I wrote a patch to scratch an itch I've had over the years. The patch
adds a new flag to s/// ("f") to make it functional instead of destructive.
So you can do this:
$a = s/aaa/bbb/f;
Which makes s/// return the replacement instead of changing $_ (or whatever
=~ bound it to).
In the past I've tried to encapsulate this in some sort of library but
the different flags on the s/// make the interface really ugly. This patch
keeps the beauty, terseness, and functionality of the the original s///
syntax and because it's a new flag it shouldn't affect old code.

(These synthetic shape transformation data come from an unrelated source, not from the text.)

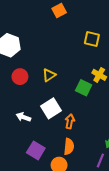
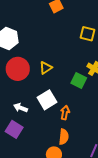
red circle: (20, 77) -> (18, 69), size x1.5
purple square: (36, 150) -> (14, 129), moved

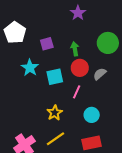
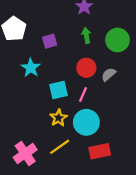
green arrow: (75, 49) -> (86, 36), moved
cyan square: (55, 77) -> (59, 90), moved
cyan circle: (92, 115) -> (86, 122), moved, size x1.5

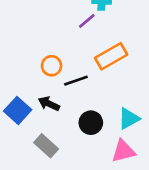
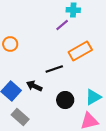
orange circle: (52, 66) -> (10, 44), moved
gray rectangle: (46, 146) -> (20, 117), moved

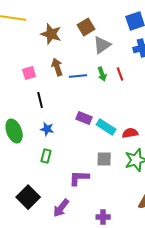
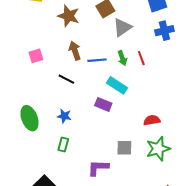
pink square: (29, 73) -> (36, 56), moved
black line: (40, 100) -> (66, 79), moved, turned -49
cyan rectangle: (106, 127) -> (117, 85), moved

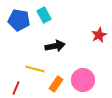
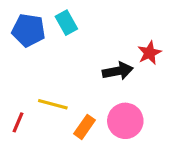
black arrow: (55, 46) -> (118, 71), moved
red line: (16, 88) -> (18, 122), moved

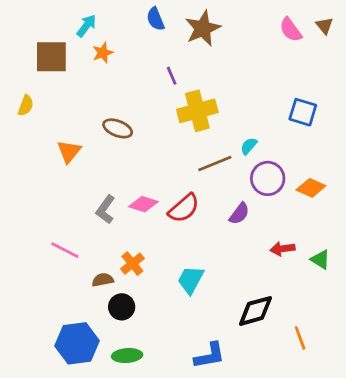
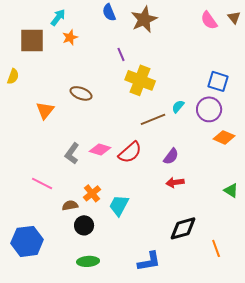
yellow cross: (197, 111) -> (140, 80), turned 36
purple circle: (268, 178) -> (209, 109), moved
red arrow: (283, 249) -> (175, 182), moved
cyan trapezoid: (191, 280) -> (119, 205), moved
blue hexagon: (77, 343) -> (27, 241), moved

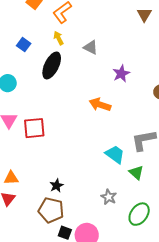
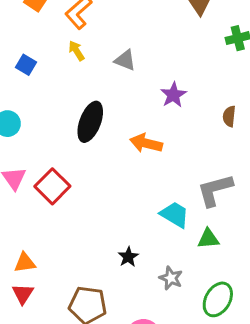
black ellipse: (52, 65) -> (90, 122), moved
red square: (34, 128) -> (52, 186), turned -35
green triangle: (136, 173) -> (208, 239), turned -42
black star: (57, 186) -> (128, 257), moved

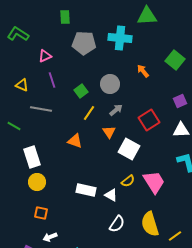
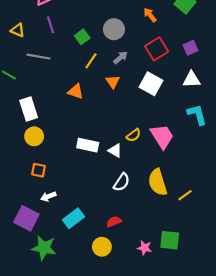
red square: (149, 120) -> (157, 49), moved
white square: (129, 149) -> (151, 84), moved

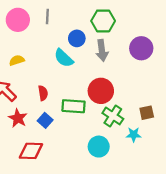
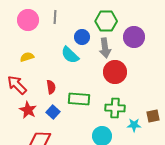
purple circle: (141, 48) -> (134, 37), moved
red circle: (101, 91) -> (115, 72), moved
brown square: (147, 113) -> (153, 116), moved
green cross: (113, 116) -> (115, 108), turned -30

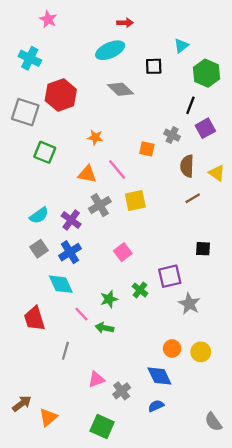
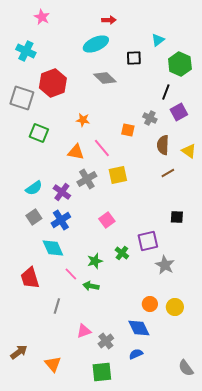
orange triangle: (48, 417) -> (53, 364), moved, turned -30
green square: (102, 426) -> (102, 372), moved, turned -30

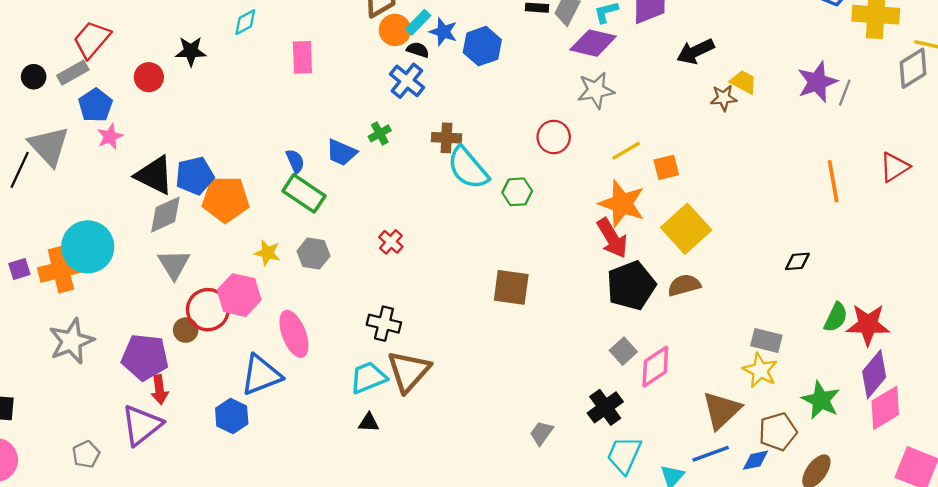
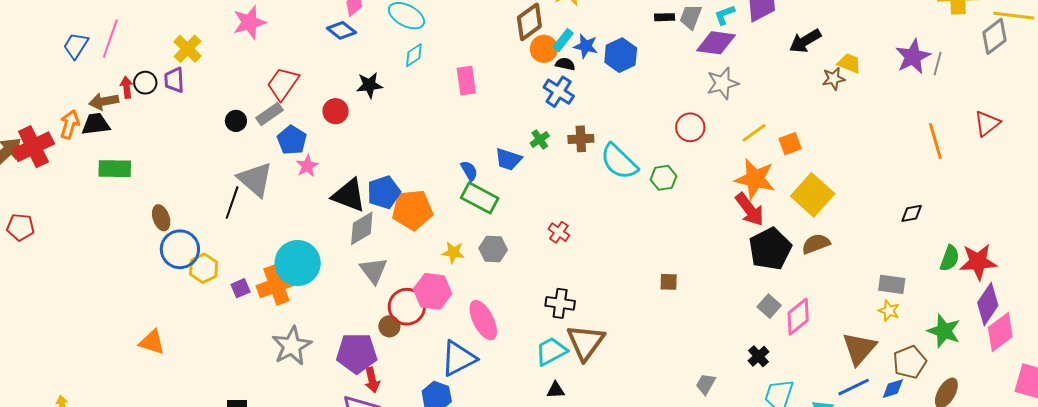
brown cross: (446, 138) -> (581, 139), moved
brown square: (511, 287) -> (669, 282), moved, size x0.6
yellow star: (760, 370) -> (889, 311), size x0.7
black cross: (605, 407) -> (758, 356), size x0.7

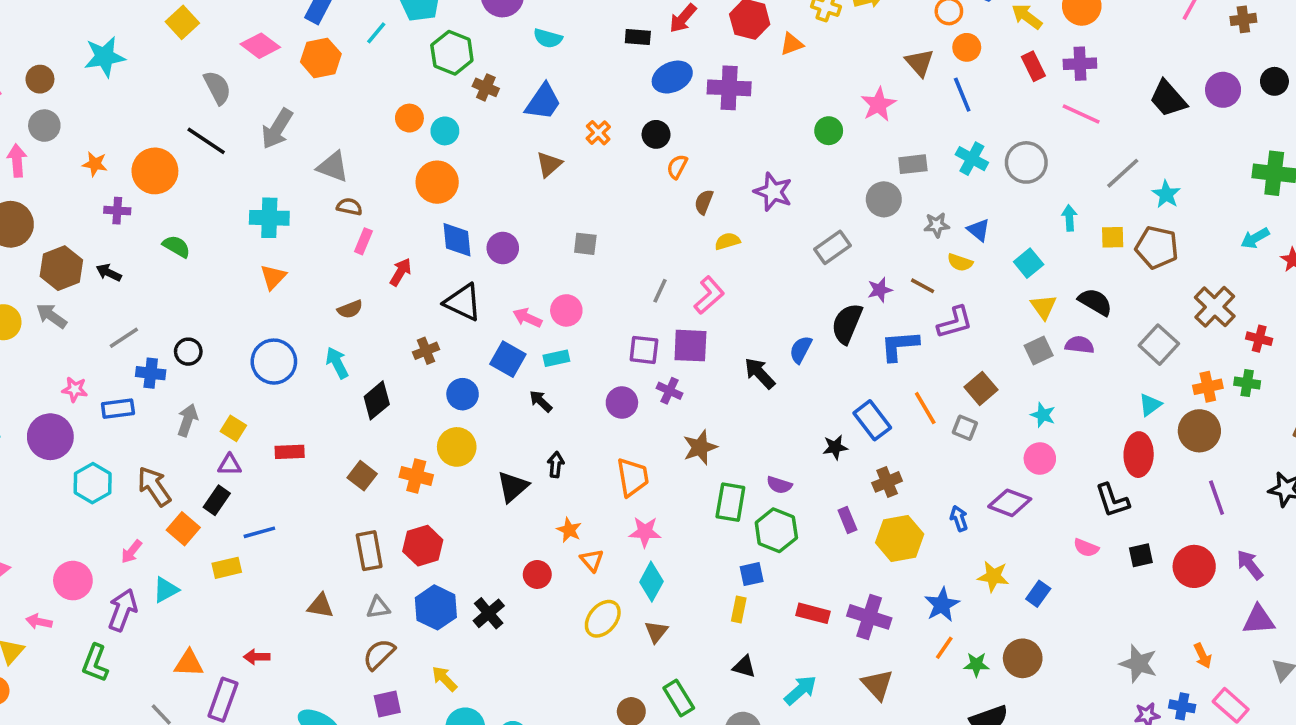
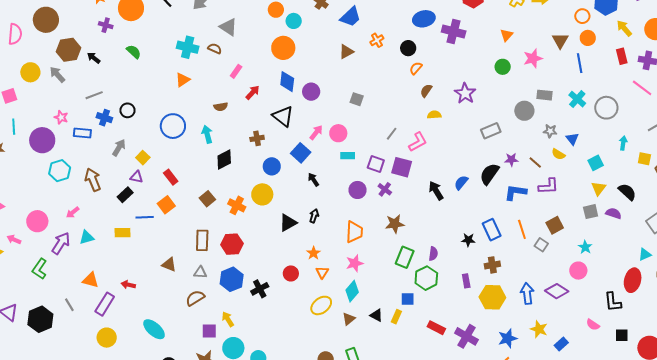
orange triangle: (792, 44) -> (507, 35), moved, turned -40
brown semicircle: (349, 207) -> (215, 49), moved
pink arrow: (527, 318) -> (316, 133), turned 91
cyan rectangle: (556, 358) -> (348, 156), moved
red rectangle: (290, 452) -> (171, 177), turned 42
purple semicircle: (779, 485) -> (433, 254), turned -112
blue arrow: (959, 518) -> (527, 293), size x1.5
orange square: (183, 529) -> (166, 205), moved
pink star: (645, 532) -> (355, 263), turned -30
black triangle: (744, 667) -> (376, 315), moved
purple square: (387, 704) -> (209, 331), moved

There is no documentation changed in the patch because I wanted to see if
there was any interest first.
So, I'm looking for comments and hopefully an indication of what it takes
to get this into perl. Be gentle, it's my first foray into the perl
internals and so I've probably done something brain-dead :-).
-David
+1 for the concept.
> So, I'm looking for comments and hopefully an indication of what it
>takes to get this into perl.
Unfortunately you just missed the feature cutoff for 5.12, so this is a
bad time for a feature patch. But basically the process is what you've
just done: mailing a patch to perl5-porters. The patch would have to
include documentation to be fully acceptable.
-zefram
It would also probably want tests that include some more advanced/insane
regex features and tests that "prove" what it should or shouldn't be
doing with captures.
>
> -zefram
>
--
> [I wrote a patch to add] a new flag to s/// ("f") to make it functional
> instead of destructive.
> In the past I've tried to encapsulate this in some sort of library but the
> different flags on the s/// make the interface really ugly.
>
use List::MoreUtils qw( apply );
my $bar = apply { s/// } $foo;
use Algorithm::Loops qw( Filter );
my $bar = Filter { s/// } $foo;
Both work on lists as well (like map).
> I wrote a patch to scratch an itch I've had over the years. The patch adds a new flag to s/// ("f") to make it functional instead of destructive. So you can do this:
>
> $a = s/aaa/bbb/f;
So instead of
($a = $b) =~ s/aaa/bbb/;
We can now do:
$a = $b =~ s/aaa/bbb/f;
Not obviously a big win for me; but there are probably other use cases where this is more useful. For instance:
print HTML "<pre>" . $text =~ s/&/&/fg =~ s/</</fg . "</pre>";
This is kind of cool; but it's not really obvious to me which substitution would happen first here. It's quite unreadable as well :-(
Another one is:
@foo = map s/foo/bar/f, @bar;
which I often encounter in some form and I always found harder than it ought to be in perl.
--Gisle
--Gisle
Eeek, please no. The precedence of the binding operator is tricky
enough as is without making it subject to change based on one of those
embarassingly placed postfix flags.
If you want a function suitable for use in C<map> that invokes s///,
please just write one
sub substf($$$;$){
my ($val, $pat, $repl, $flags) = @_;
(eval "sub {\$[0]=~s/\$_[1]/\$_[2]/$flags; shift}" ) -> ($val,
$pat, $repl)
$val;
}
or a set of them each with different flags
sub substf_with_flags::AUTOLOAD{
... left as an exercise ...
}
after which, you could write
@foo = map subst_with_flags::gi('foo','bar'), @bar;
--
"In the case of an infinite collection, the question of the existence
of a choice function is problematic"
And m//f could return $&. (Got to have some meaning for m//f).
Abigail
> there are probably other use cases where this is more useful. For
> instance:
>
> print HTML "<pre>" . $text =~ s/&/&/fg =~ s/</</fg . "</pre>";
>
> This is kind of cool; but it's not really obvious to me which substitution
> would happen first here. It's quite unreadable as well :-(
>
=~ is left associative like most ops*, so left to right. And you know how to
make it clear: Add parens.
* -- The assignment ops and exponentiation are right-associative.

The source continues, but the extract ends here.